We are still struggling to be released from our lease in Fish Hoek - and we feel like the Jews must have felt when Pharaoh would not release them from Egypt! I keep wanting to cry - Pharaoh - let your people go!

We have been waiting for God's provision to make the move - the quotes we received to move us to the Langkloof were ridiculous! So one day we just went out and hired a 3.5m trailer, loaded it with all our boxes and slowly headed to the farm in our 22 year old Land Cruiser!

We are now back in Cape Town - waiting to move the rest of our furniture to the Langkloof. It is a time of prayer and trusting in the Lord to provide in every possible way. We are in his hands and his plans for us our our plans.

During this time we have been reading a lot - and the book L'Abri, by Edith Schaeffer has been a wonderful and anointed inspiration.The writings of Francis Schaeffer are extraordinary - and their work in Switzerland is a wonderful testimony of God at work.

We believe that God is directing us to create a place of rest and restoration for anyone who needs God's love and caring. We would like to build a place where anyone can find healing and recovery, through the outpouring of Christ's love and the power of the Word.

We believe that God is making his purposes known to us -and we are starting to understand why God wants us in the Langkloof. Our only desire being to do His will - and to ensure that His will is also ours.

Sunday, March 08, 2009

Twee Riviere

A lot has happened in the last two months. Michelle and I have been blessed with a wonderful contract writing concepts for a proposed TV series for Animal Planet. This has been exciting and fun! The contract ends this month - and we again trust the Lord for provision for the future.
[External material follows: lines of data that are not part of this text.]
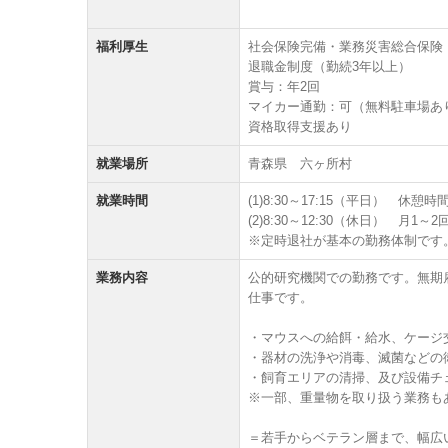
福利厚生
社会保険完備・業務災害総合保険
退職金制度（勤続3年以上）
賞与：年2回
マイカー通勤：可（無料駐車場あ
資格取得支援あり
就業場所
青森県 六ヶ所村
就業時間
(1)8:30～17:15（平日） 休憩時
(2)8:30～12:30（休日） 月
※定時退社が基本の勤務体制です
業務内容
公的研究機関での勤務です。無期
仕事です。
・マウスへの給餌・給水、ケージ
・器材の洗浄や消毒、滅菌などの
・飼育エリアの清掃、及び設備チ
※一部、重量物を取り扱う業務も
＝若手からベテラン層まで、幅広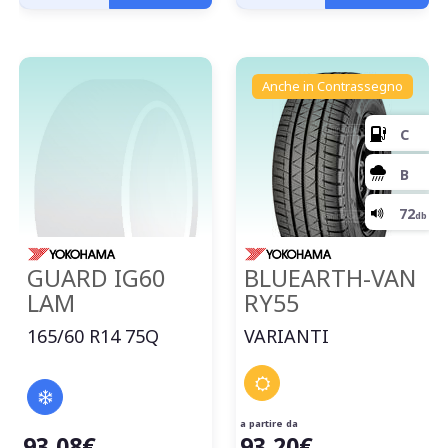
Anche in Contrassegno
GUARD IG60
BLUEARTH-VAN
LAM
RY55
165/60 R14 75Q
VARIANTI
E
a partire da
93,08€
93,20€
It has been such an exciting journey! And the blessings keep flowing. But the events of the last few weeks has started us on a brand new adventure.

We have been praying for guidance about where the Lord wants us to be, and what His plans for us are. Without seeking or striving, doors started opening and invitations were extended to us to see people we hardly knew.

As a result we made the journey to Twee Riviere, near Joubertina in the Langkloof. Neither Michelle or I had ever been here, and it was the last place in the world we would have thought of visiting. We went to visit Julian and Karen Heim, whom we had met briefly at Calvary Chapel some months previously. Our visit was based on a prompting from the Lord and has resulted in us moving to Twee Riviere!

We have had overwhelming confirmation in the Word, and in prayer, that we must move to this small community, where we will build a simple house on 1.5 Hectares of land we have been offered, we will strive to be self sufficient and we feel that we have a calling to minister to the community. We are called to share Paul's revelation of the Christ within to a divided and in many cases, a broken community.
How we will live and support ourselves is in God's hands - but we will be living in Twee Riviere from March 2009! And we are excited and filled with joy at this next adventure in our walk with the Lord!

From Media and IT, to building a house and farming the land - life is exciting!
Now if anyone has some spare doors, windows, plumbing and building supplies......!!